Print the entries in full, word for word, but not the pictures.
---------- RECORDS SUPPLIED ----------
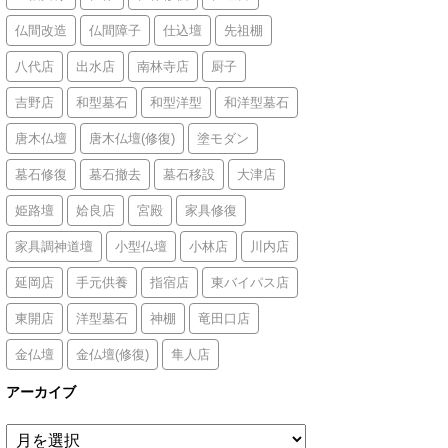
仏間改造
仏間障子
仕込壇
先祖棚
八代店
出水店
南林寺店
厨子
吉野店
和型墓石
和型洋型
和洋型墓石
唐木仏壇
唐木仏壇(修復)
塗モダン
墓石修復
墓石撤去
墓石移設
大津店
姫路壇
姶良店
宮殿
家具修復
家具調神道壇
小型仏壇
小林店
川内店
延岡店
手元供養
指宿店
東バイパス店
東開店
洋型墓石
神棚
竜田口店
金仏壇
金仏壇(修復)
隼人店
アーカイブ
ア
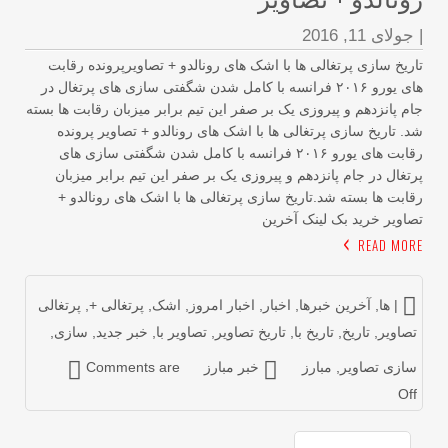
جولای 11, 2016
ریخ سازی پرتغالی ها با اشک های رونالدو + تصاویرپرونده رقابت
های یورو ۲۰۱۶ فرانسه با کامل شدن شگفتی سازی های پرتغال در
م پانزدهم و پیروزی یک بر صفر این تیم برابر میزبان رقابت ها بسته
. تاریخ سازی پرتغالی ها با اشک های رونالدو + تصاویر پرونده
رقابت های یورو ۲۰۱۶ فرانسه با کامل شدن شگفتی سازی های
تغال در جام پانزدهم و پیروزی یک بر صفر این تیم برابر میزبان
ابت ها بسته شد.تاریخ سازی پرتغالی ها با اشک های رونالدو +
اویر خرید بک لینک آخرین
READ MOR
| ها
,
آخرین خبرها
,
اخبار
,
اخبار امروز
,
اشک
,
پرتغالی +
,
پرتغالی
صاویر
,
تاریخ
,
تاریخ با
,
تاریخ تصاویر
,
تصاویر با
,
خبر جدید
,
سازی
,
ازی تصاویر
,
مبارز
خبر مبارز
Comments are
Of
----------
* **SOLUTION BELOW**:
仏間改造
仏間障子
仕込壇
先祖棚
八代店
出水店
南林寺店
厨子
吉野店
和型墓石
和型洋型
和洋型墓石
唐木仏壇
唐木仏壇(修復)
塗モダン
墓石修復
墓石撤去
墓石移設
大津店
姫路壇
姶良店
宮殿
家具修復
家具調神道壇
小型仏壇
小林店
川内店
延岡店
手元供養
指宿店
東バイパス店
東開店
洋型墓石
神棚
竜田口店
金仏壇
金仏壇(修復)
隼人店
アーカイブ
ア
جولای 11, 2016
ریخ سازی پرتغالی ها با اشک های رونالدو + تصاویرپرونده رقابت
های یورو ۲۰۱۶ فرانسه با کامل شدن شگفتی سازی های پرتغال در
م پانزدهم و پیروزی یک بر صفر این تیم برابر میزبان رقابت ها بسته
. تاریخ سازی پرتغالی ها با اشک های رونالدو + تصاویر پرونده
رقابت های یورو ۲۰۱۶ فرانسه با کامل شدن شگفتی سازی های
تغال در جام پانزدهم و پیروزی یک بر صفر این تیم برابر میزبان
ابت ها بسته شد.تاریخ سازی پرتغالی ها با اشک های رونالدو +
اویر خرید بک لینک آخرین
READ MOR
| ها
,
آخرین خبرها
,
اخبار
,
اخبار امروز
,
اشک
,
پرتغالی +
,
پرتغالی
صاویر
,
تاریخ
,
تاریخ با
,
تاریخ تصاویر
,
تصاویر با
,
خبر جدید
,
سازی
,
ازی تصاویر
,
مبارز
خبر مبارز
Comments are
Of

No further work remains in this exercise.